Q & A

Here’s a question that I thought would be worth sharing …

I want to first thank you for your willingness to publish, speak, and be an effective church leader. I remember reading “A New Kind of Christian.” … I can remember being like Dan Poole, wanting to swing a stick at you… trust me that is not the case anymore, for the most part. I have heard you speak at YS Conventions, Willow Creek (Shift 2008) and appreciate you generous nature you bring to the pulpit, and gracious spirit you have for those who have criticized you.
Ok, to my question. I find myself in trouble in my local congregation because I have read and taught from your books. I was recently called a heretic recently …
HOW, does someone who finds herself as “emergent” exist in a local congregation that is more comfortable with closed systems, black and white answers, rigid orthodoxy and legalistic orthopraxy? I love my church, but feel I am no longer a fit, the problem is, in searching for another system, there are not many churches that have progressed, if I may use that term, to this more “generous orthodoxy.”
I have now read all of your books, and while I don’t always agree with you, I always respect you. What does someone who is “generous” do with a church that is “ungenerous”. Basically, what I am asking, how does someone who thinks like you, agrees with you (mostly) and wants to dialogue more than dictate exist in the modern church in America?

OK. For a reply …

First, I need to tell you that you’re not alone. I hear from so many gifted young leaders like yourself who are facing the same struggle. You’re not only not alone now, but this is a common experience back through church history. For example, imagine what it would have been like …
– to have accepted the unconventional pattern of St Patrick or St.
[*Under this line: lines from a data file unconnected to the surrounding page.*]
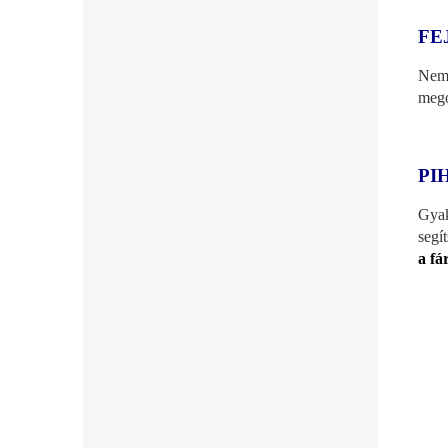
FE
Nem 
mego
PI
Gyak
segí
a fá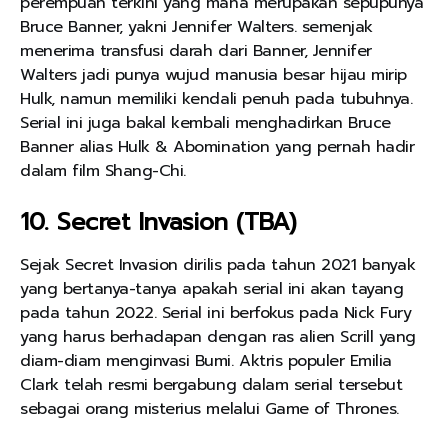
perempuan terkini yang mana merupakan sepupunya
Bruce Banner, yakni Jennifer Walters. semenjak
menerima transfusi darah dari Banner, Jennifer
Walters jadi punya wujud manusia besar hijau mirip
Hulk, namun memiliki kendali penuh pada tubuhnya.
Serial ini juga bakal kembali menghadirkan Bruce
Banner alias Hulk & Abomination yang pernah hadir
dalam film Shang-Chi.
10. Secret Invasion (TBA)
Sejak Secret Invasion dirilis pada tahun 2021 banyak
yang bertanya-tanya apakah serial ini akan tayang
pada tahun 2022. Serial ini berfokus pada Nick Fury
yang harus berhadapan dengan ras alien Scrill yang
diam-diam menginvasi Bumi. Aktris populer Emilia
Clark telah resmi bergabung dalam serial tersebut
sebagai orang misterius melalui Game of Thrones.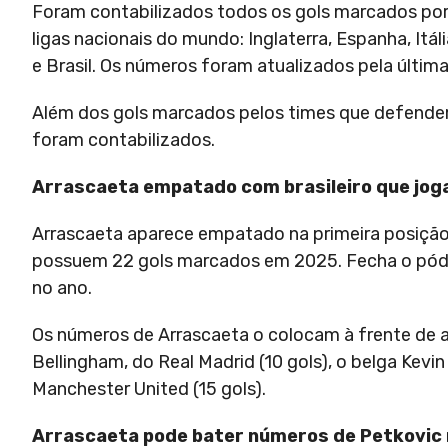
Foram contabilizados todos os gols marcados por
ligas nacionais do mundo: Inglaterra, Espanha, Itá
e Brasil. Os números foram atualizados pela últim
Além dos gols marcados pelos times que defendem
foram contabilizados.
Arrascaeta empatado com brasileiro que jog
Arrascaeta aparece empatado na primeira posição 
possuem 22 gols marcados em 2025. Fecha o pódio o
no ano.
Os números de Arrascaeta o colocam à frente de a
Bellingham, do Real Madrid (10 gols), o belga Kevi
Manchester United (15 gols).
Arrascaeta pode bater números de Petkovic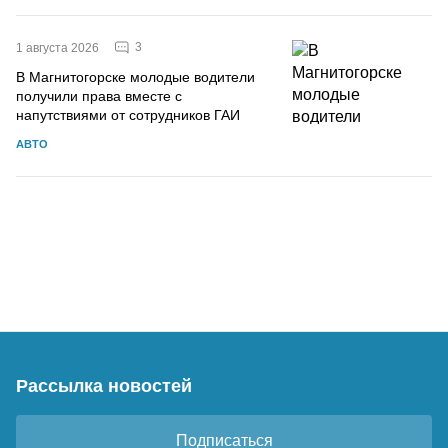
3
1 августа 2026
В Магнитогорске молодые водители
получили права вместе с
напутствиями от сотрудников ГАИ
АВТО
Рассылка новостей
Подписаться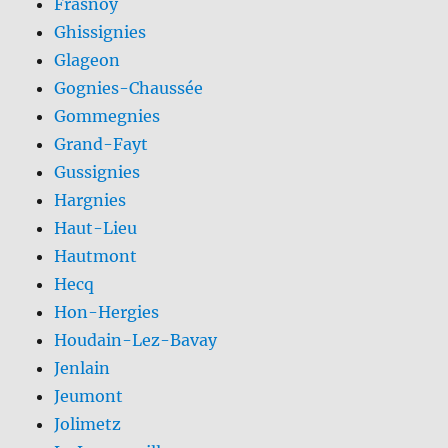
Frasnoy
Ghissignies
Glageon
Gognies-Chaussée
Gommegnies
Grand-Fayt
Gussignies
Hargnies
Haut-Lieu
Hautmont
Hecq
Hon-Hergies
Houdain-Lez-Bavay
Jenlain
Jeumont
Jolimetz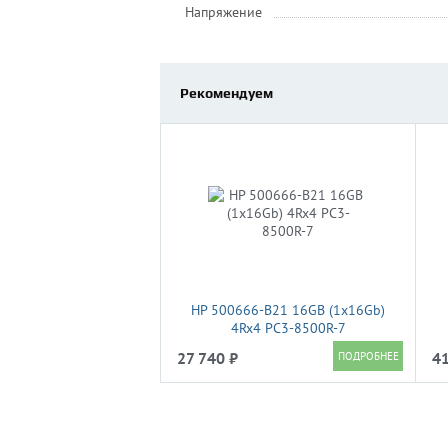
Напряжение
Рекомендуем
HP 500666-B21 16GB (1x16Gb)
4Rx4 PC3-8500R-7
27 740 ₽
41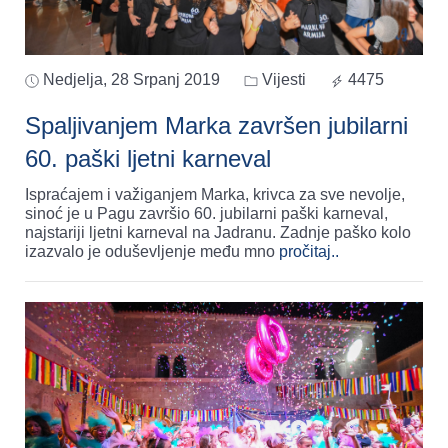
Nedjelja, 28 Srpanj 2019
Vijesti
4475
Spaljivanjem Marka završen jubilarni
60. paški ljetni karneval
Ispraćajem i važiganjem Marka, krivca za sve nevolje,
sinoć je u Pagu završio 60. jubilarni paški karneval,
najstariji ljetni karneval na Jadranu. Zadnje paško kolo
izazvalo je oduševljenje među mno
pročitaj..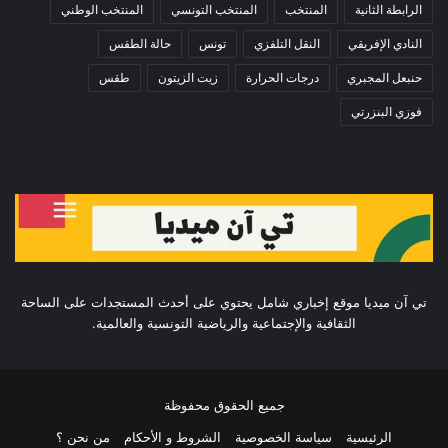
الرابطة الثانية
المنتخب
المنتخب التونسي
المنتخب الوطني
النادي الإفريقي
النقل التلفزي
تونس
حالة الطقس
حنبعل المجبري
درجات الحرارة
زيت الزيتون
طقس
فوزي البنزرتي
تي آن ميديا موقع إخباري شامل يحتوي على أحدث المستجدات على الساحة
الثقافية والإجتماعية والرياضية التونسية والعالمية.
جميع الحقوق محفوظة
الرئيسية
سياسة الخصوصية
الشروط و الأحكام
من نحن ؟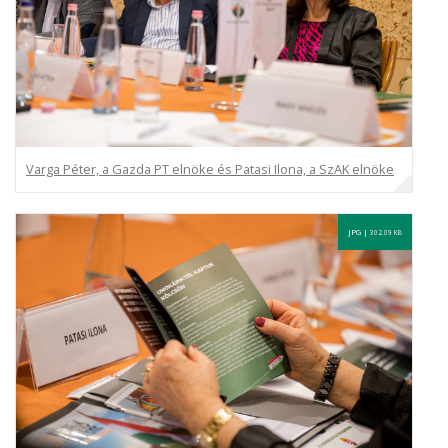
Varga Péter, a Gazda PT elnöke és Patasi Ilona, a SzAK elnöke
JPG |
302.09 KB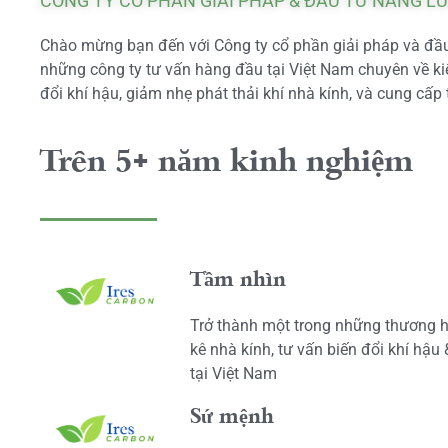
CÔNG TY CỔ PHẦN GIẢI PHÁP & ĐẦU TƯ NĂNG L
Chào mừng bạn đến với Công ty cổ phần giải pháp và đầu 
những công ty tư vấn hàng đầu tại Việt Nam chuyên về kiể
đổi khí hậu, giảm nhẹ phát thải khí nhà kính, và cung cấp 
Trên 5+ năm kinh nghiệm
Tầm nhìn
Trở thành một trong những thương h
kê nhà kính, tư vấn biến đổi khí hậu
tại Việt Nam
Sứ mệnh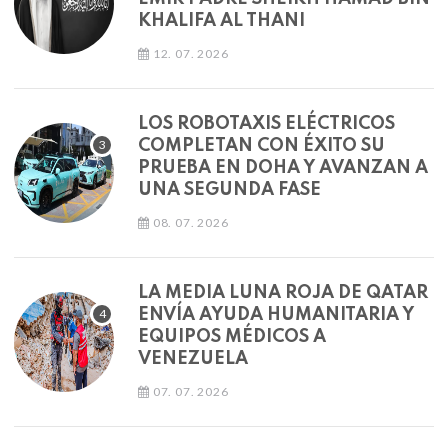
KHALIFA AL THANI
12. 07. 2026
LOS ROBOTAXIS ELÉCTRICOS
COMPLETAN CON ÉXITO SU
PRUEBA EN DOHA Y AVANZAN A
UNA SEGUNDA FASE
08. 07. 2026
LA MEDIA LUNA ROJA DE QATAR
ENVÍA AYUDA HUMANITARIA Y
EQUIPOS MÉDICOS A
VENEZUELA
07. 07. 2026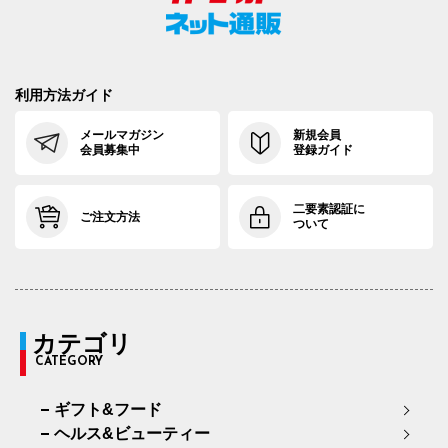
利用方法ガイド
メールマガジン
新規会員
会員募集中
登録ガイド
二要素認証に
ご注文方法
ついて
カテゴリ
CATEGORY
ギフト&フード
ヘルス&ビューティー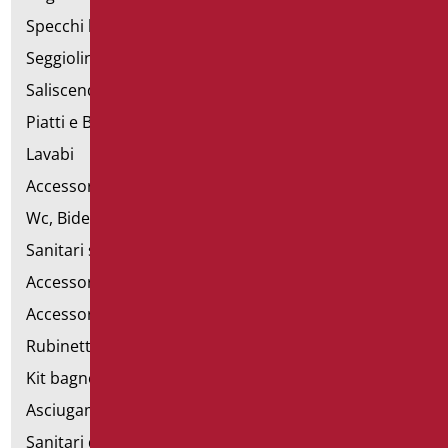
Specchi bagno
Seggiolini vasca e doccia
Saliscendi doccia di sostegno
Piatti e Box Doccia
Lavabi
Accessori per Lavabo
Wc, Bidet e pareti attrezzate
Sanitari speciali
Accessori per WC
Accessori bagno
Rubinetteria
Kit bagno a norma
Asciugamani elettrici
Sanitari d'emergenza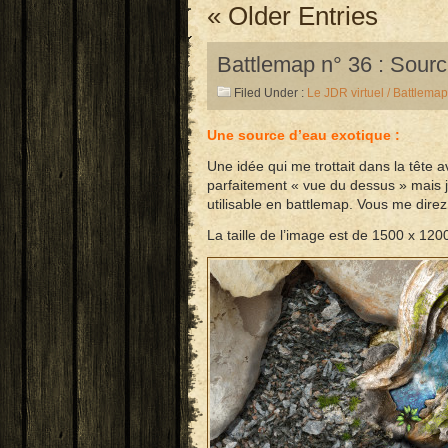
« Older Entries
Battlemap n° 36 : Sourc
Filed Under :
Le JDR virtuel / Battlemap
Une source d’eau exotique :
Une idée qui me trottait dans la tête 
parfaitement « vue du dessus » mais je
utilisable en battlemap. Vous me dir
La taille de l’image est de 1500 x 1200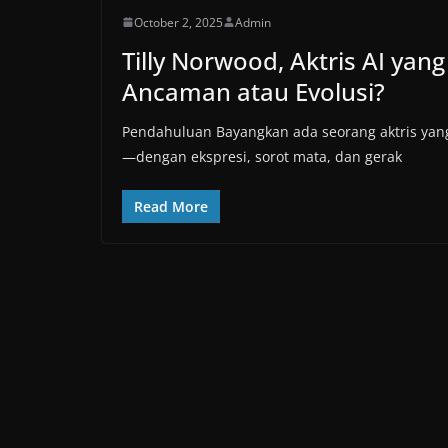
October 2, 2025
Admin
Tilly Norwood, Aktris AI ya
Ancaman atau Evolusi?
Pendahuluan Bayangkan ada seorang aktris yang 
—dengan ekspresi, sorot mata, dan gerak
Read More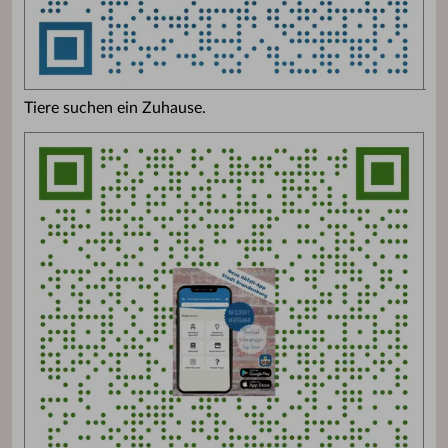
Tiere suchen ein Zuhause.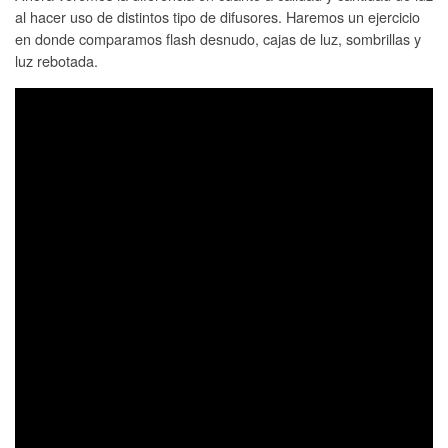
al hacer uso de distintos tipo de difusores. Haremos un ejercicio
en donde comparamos flash desnudo, cajas de luz, sombrillas y
luz rebotada.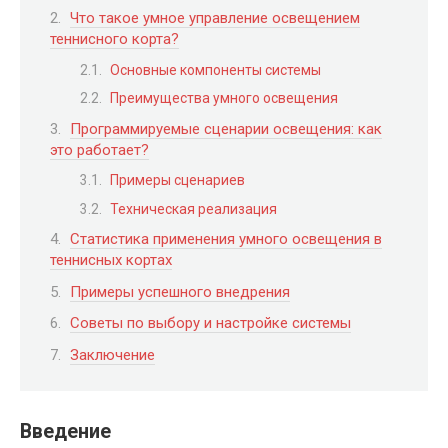
Что такое умное управление освещением
теннисного корта?
Основные компоненты системы
Преимущества умного освещения
Программируемые сценарии освещения: как
это работает?
Примеры сценариев
Техническая реализация
Статистика применения умного освещения в
теннисных кортах
Примеры успешного внедрения
Советы по выбору и настройке системы
Заключение
Введение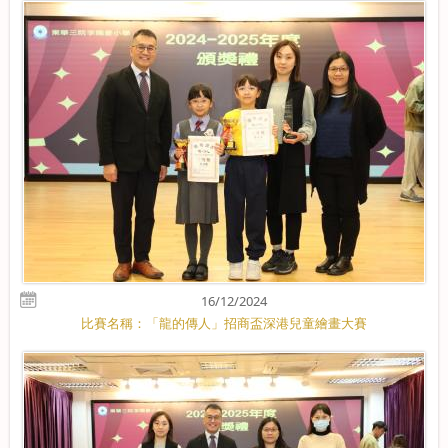
16/12/2024
比賽名稱：「龍的傳人」招商盃深港兒童繪畫大賽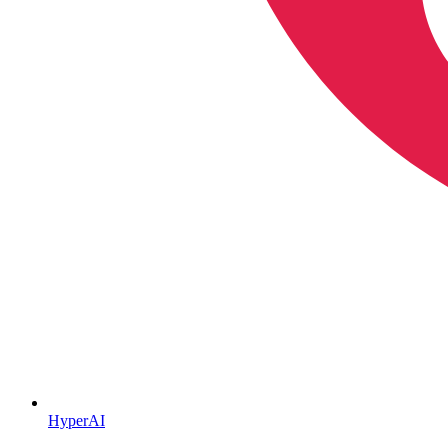
HyperAI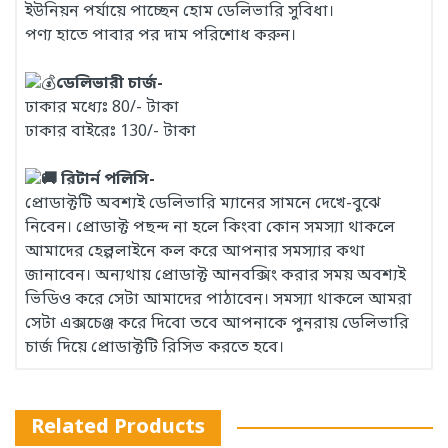
ইউনিয়ন পর্যায়ে পাচ্ছেন হোম ডেলিভারি সুবিধা।
পণ্য হাতে পাবার পর দাম পরিশোধ করুন।
ডেলিভারী চার্জ-
ঢাকার মধ্যেঃ 80/- টাকা
ঢাকার বাইরেঃ 130/- টাকা
রিটার্ন পলিসি-
প্রোডাক্টটি অবশ্যই ডেলিভারি ম্যানের সামনে দেখে-বুঝে
নিবেন। প্রোডাক্ট পছন্দ না হলে কিংবা কোন সমস্যা থাকলে
আমাদের হেল্পলাইনে কল করে আপনার সমস্যার কথা
জানাবেন। অন্যথায় প্রোডাক্ট আনবক্সিং করার সময় অবশ্যই
ভিডিও করে সেটা আমাদের পাঠাবেন। সমস্যা থাকলে আমরা
সেটা এক্সচেঞ্জ করে দিবো তবে আপনাকে পুনরায় ডেলিভারি
চার্জ দিয়ে প্রোডাক্টটি রিসিভ করতে হবে।
Related Products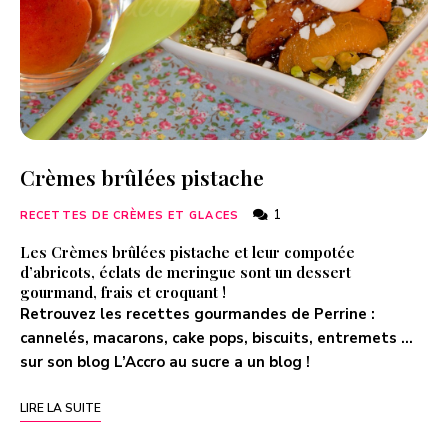
Crèmes brûlées pistache
1
RECETTES DE CRÈMES ET GLACES
Les Crèmes brûlées pistache et leur compotée
d’abricots, éclats de meringue sont un dessert
gourmand, frais et croquant !
Retrouvez les recettes gourmandes de Perrine :
cannelés, macarons, cake pops, biscuits, entremets …
sur son blog
L’Accro au sucre a un blog
!
LIRE LA SUITE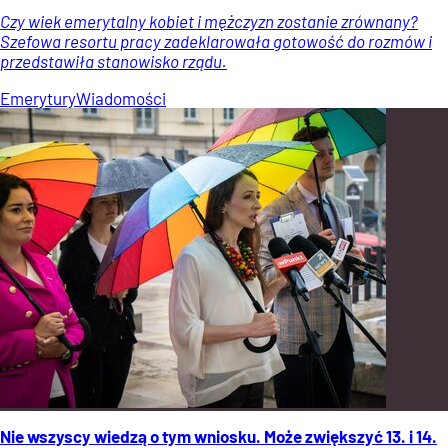
Czy wiek emerytalny kobiet i mężczyzn zostanie zrównany?
Szefowa resortu pracy zadeklarowała gotowość do rozmów i
przedstawiła stanowisko rządu.
Emerytury
Wiadomości
Nie wszyscy wiedzą o tym wniosku. Może zwiększyć 13. i 14.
Francis in a church that considered them to be extremists.
– to have believed that Copernicus and Galileo were right about the earth not being in the center of the universe …
– to have accepted ideas of the Reformation in a church that wasn’t yet on board.
– to have become an abolitionist in one of the vast majority of churches that were pro-slavery in the 1830’s or 1840’s.
– to have believed that Dr. King was right and Jim Crowe laws were wrong in the 1950’s or early 1960’s here in the US, or to have believed that Apartheid was wrong in white South African churches through the 1980’s.
– to have resisted the agenda of the Religious Right in churches that were accepting it hook, line, and sinker in the 1980’s and 1990’s and early 2000’s …
I know that doesn’t solve your problem, but I hope it gives you some perspective. To be faithful to Jesus is a rough go more often than not.
Second, I’d recommend if you find some of my ideas helpful, you don’t quote me. Root what you need to say in Scripture … I believe that anything worthwhile that I say can be validated in the Bible.
By way of practical suggestions, here are a few. I wish they were easier and better!
1. You may need to go to your church leaders and simply come clean, taking a risk and being vulnerable. Share with them your honest questions, beliefs, and changing views. Then ask, “Would you rather someone like me leave? And if so, how could we do this in a charitable, God-honoring, and mutually respectful way?” They may want you to stay – and you could explore ways that could work.
2. Short of #1, you may need to simply do your job in ways that satisfy your employer and don’t violate your conscience – for a time at least. For example, you don’t have to preach on “emergent” subjects that disturb the congregation: you can focus on topics that are mutually acceptable. Then, in your free time (off the church payroll), you are free to invite people from outside your church over to your home to discuss things in a freer context. In other words, in the short-run, you might be able to see your church job as a kind of “tent-making” where you prove yourself an exemplary employee – extraordinary would be even better than exemplary. If you were a nurse or engineer or bus driver or school teacher, you’d have to do the same thing … fulfill your job description without bringing in a bunch of “emergent” stuff that your employer isn’t interested in.
3. You may find it best to start something new. God knows we need a lot of new works! Perhaps this could be done within your denomination, but if not, there are several denominations that are really interested in innovative new expressions of church.
4. You might find another church that is dying to find someone like you, because they’re trying to “emerge” but need gifted staff to help them. I keep hoping that emergentvillage.com will find a way to facilitate this kind of employment match-up … maybe someday.
In the meantime, it’s so important that you have some friends for mutual support, encouragement, exchange of ideas, and prayer. You may be able to find or form a cohort in your area (see emergentvillage.com for help in this) … This is a chance to deepen your roots in Christ and to strengthen your character. But it’s full of pitfalls and dangers and temptations too. Don’t go it alone.
My prayers – and I hope the prayers of readers of this blog – are with you today.